Description of the task:
Starting at the line that contains "pour chaque couleur" and ending at the line that contains "затронула болезненную тему", the lines below are to be given again exactly, with nothing added.

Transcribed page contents
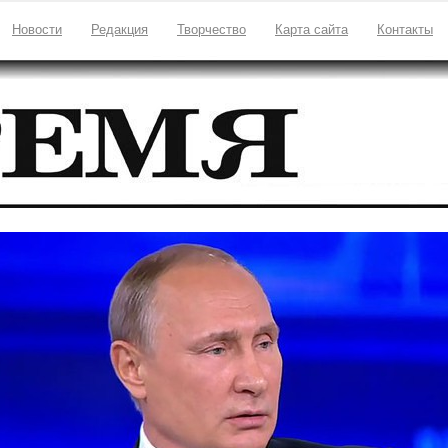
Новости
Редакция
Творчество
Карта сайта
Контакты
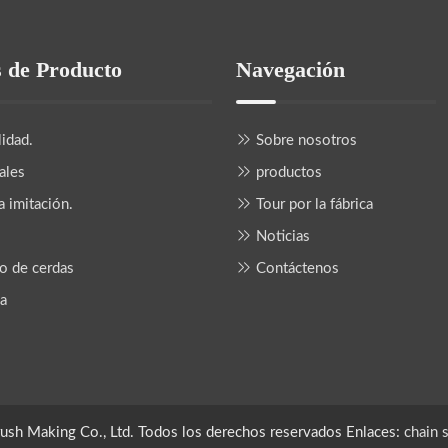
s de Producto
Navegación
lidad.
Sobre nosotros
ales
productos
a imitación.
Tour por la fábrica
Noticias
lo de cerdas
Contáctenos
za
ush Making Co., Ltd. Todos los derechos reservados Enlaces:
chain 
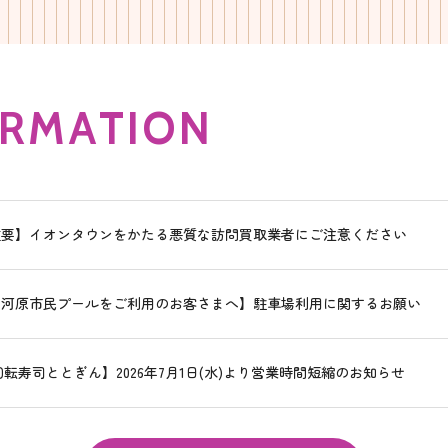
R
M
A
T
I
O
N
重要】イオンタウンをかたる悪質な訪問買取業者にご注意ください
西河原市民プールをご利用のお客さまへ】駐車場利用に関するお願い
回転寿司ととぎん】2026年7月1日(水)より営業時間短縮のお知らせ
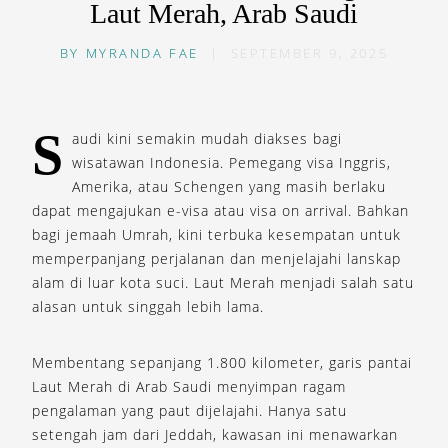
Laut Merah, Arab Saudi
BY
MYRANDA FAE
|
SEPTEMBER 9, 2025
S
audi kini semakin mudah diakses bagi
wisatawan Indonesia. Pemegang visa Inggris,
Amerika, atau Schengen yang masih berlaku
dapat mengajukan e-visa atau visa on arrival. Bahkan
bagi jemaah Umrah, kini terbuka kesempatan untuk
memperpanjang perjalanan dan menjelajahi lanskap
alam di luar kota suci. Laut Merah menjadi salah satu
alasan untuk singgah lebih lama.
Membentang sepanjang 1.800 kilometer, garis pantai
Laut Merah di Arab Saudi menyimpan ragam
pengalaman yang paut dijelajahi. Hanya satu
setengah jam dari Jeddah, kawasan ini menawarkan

---

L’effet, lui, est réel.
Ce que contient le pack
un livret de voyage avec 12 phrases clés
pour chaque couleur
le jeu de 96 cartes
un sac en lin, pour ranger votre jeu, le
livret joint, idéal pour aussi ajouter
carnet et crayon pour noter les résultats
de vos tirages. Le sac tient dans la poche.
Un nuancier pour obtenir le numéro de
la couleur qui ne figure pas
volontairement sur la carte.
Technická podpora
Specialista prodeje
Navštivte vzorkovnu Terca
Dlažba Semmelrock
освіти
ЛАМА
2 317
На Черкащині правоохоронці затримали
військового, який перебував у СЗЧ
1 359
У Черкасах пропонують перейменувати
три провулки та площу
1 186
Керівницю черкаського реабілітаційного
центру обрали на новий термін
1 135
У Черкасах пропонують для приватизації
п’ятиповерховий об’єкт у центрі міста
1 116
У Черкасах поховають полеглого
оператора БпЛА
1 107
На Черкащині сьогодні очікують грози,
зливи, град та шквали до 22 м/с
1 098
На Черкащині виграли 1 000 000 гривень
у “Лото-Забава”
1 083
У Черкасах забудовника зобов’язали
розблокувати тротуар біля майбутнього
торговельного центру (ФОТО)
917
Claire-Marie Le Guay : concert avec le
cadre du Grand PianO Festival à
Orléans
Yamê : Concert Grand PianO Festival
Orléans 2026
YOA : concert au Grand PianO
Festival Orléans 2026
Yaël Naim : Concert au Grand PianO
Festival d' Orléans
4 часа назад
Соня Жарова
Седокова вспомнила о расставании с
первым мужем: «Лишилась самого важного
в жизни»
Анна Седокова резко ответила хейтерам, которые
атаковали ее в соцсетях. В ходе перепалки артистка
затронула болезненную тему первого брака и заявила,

--

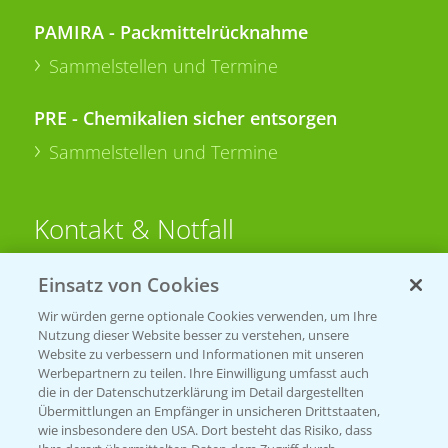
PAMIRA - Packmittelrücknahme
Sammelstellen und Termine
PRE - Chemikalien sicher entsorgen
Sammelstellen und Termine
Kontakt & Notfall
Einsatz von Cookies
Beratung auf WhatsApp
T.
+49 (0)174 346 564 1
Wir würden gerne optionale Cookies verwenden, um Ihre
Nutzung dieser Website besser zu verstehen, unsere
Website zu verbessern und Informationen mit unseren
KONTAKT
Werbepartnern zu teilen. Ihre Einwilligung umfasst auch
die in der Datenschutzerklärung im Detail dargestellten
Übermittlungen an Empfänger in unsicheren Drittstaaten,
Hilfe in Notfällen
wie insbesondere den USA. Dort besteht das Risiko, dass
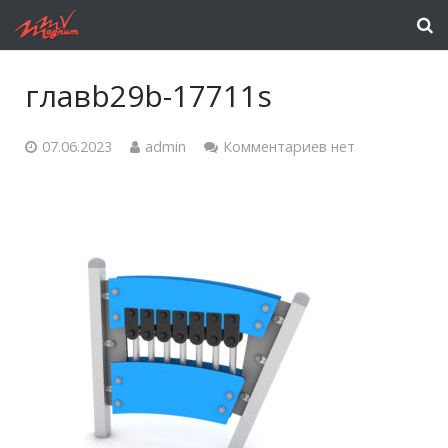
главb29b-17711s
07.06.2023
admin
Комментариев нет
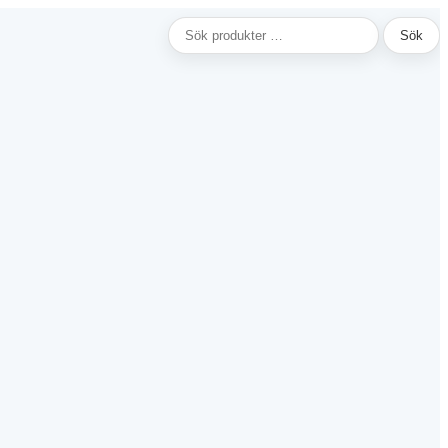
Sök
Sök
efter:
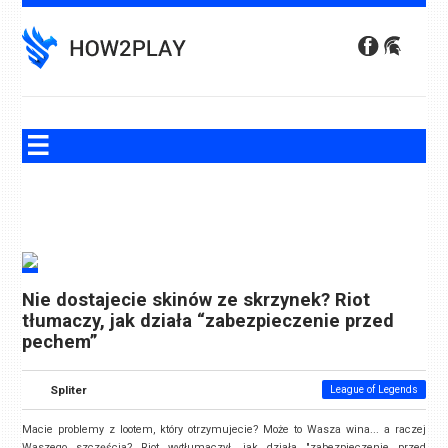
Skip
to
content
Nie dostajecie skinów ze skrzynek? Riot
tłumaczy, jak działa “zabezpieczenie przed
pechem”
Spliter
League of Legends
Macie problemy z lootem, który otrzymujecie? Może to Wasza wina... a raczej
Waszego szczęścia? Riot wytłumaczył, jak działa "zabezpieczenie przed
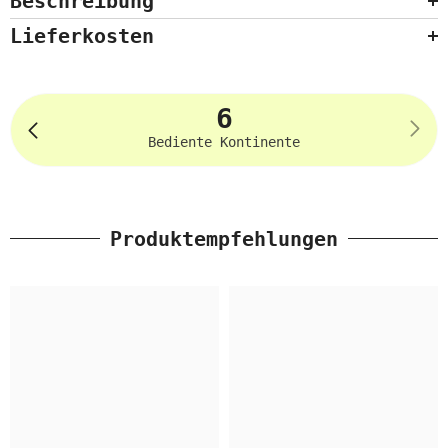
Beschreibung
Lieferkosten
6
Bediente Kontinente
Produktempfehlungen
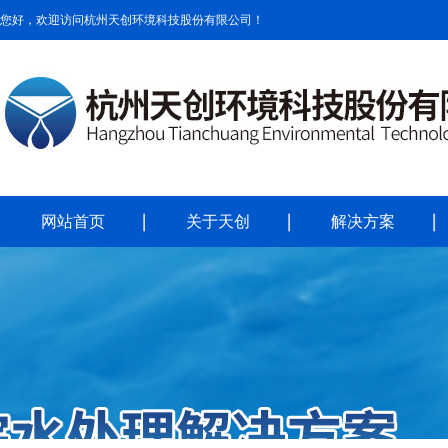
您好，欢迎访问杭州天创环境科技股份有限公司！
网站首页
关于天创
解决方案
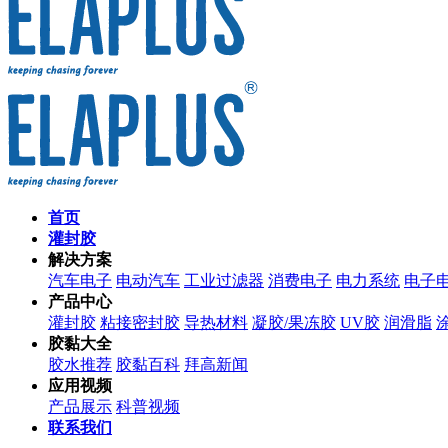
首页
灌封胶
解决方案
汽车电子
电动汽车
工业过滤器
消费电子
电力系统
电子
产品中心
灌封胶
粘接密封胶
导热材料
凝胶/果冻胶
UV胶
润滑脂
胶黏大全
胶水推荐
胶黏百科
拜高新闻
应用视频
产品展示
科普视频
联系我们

Exercise output:
pour chaque couleur
le jeu de 96 cartes
un sac en lin, pour ranger votre jeu, le
livret joint, idéal pour aussi ajouter
carnet et crayon pour noter les résultats
de vos tirages. Le sac tient dans la poche.
Un nuancier pour obtenir le numéro de
la couleur qui ne figure pas
volontairement sur la carte.
Technická podpora
Specialista prodeje
Navštivte vzorkovnu Terca
Dlažba Semmelrock
освіти
ЛАМА
2 317
На Черкащині правоохоронці затримали
військового, який перебував у СЗЧ
1 359
У Черкасах пропонують перейменувати
три провулки та площу
1 186
Керівницю черкаського реабілітаційного
центру обрали на новий термін
1 135
У Черкасах пропонують для приватизації
п’ятиповерховий об’єкт у центрі міста
1 116
У Черкасах поховають полеглого
оператора БпЛА
1 107
На Черкащині сьогодні очікують грози,
зливи, град та шквали до 22 м/с
1 098
На Черкащині виграли 1 000 000 гривень
у “Лото-Забава”
1 083
У Черкасах забудовника зобов’язали
розблокувати тротуар біля майбутнього
торговельного центру (ФОТО)
917
Claire-Marie Le Guay : concert avec le
cadre du Grand PianO Festival à
Orléans
Yamê : Concert Grand PianO Festival
Orléans 2026
YOA : concert au Grand PianO
Festival Orléans 2026
Yaël Naim : Concert au Grand PianO
Festival d' Orléans
4 часа назад
Соня Жарова
Седокова вспомнила о расставании с
первым мужем: «Лишилась самого важного
в жизни»
Анна Седокова резко ответила хейтерам, которые
атаковали ее в соцсетях. В ходе перепалки артистка
затронула болезненную тему первого брака и заявила,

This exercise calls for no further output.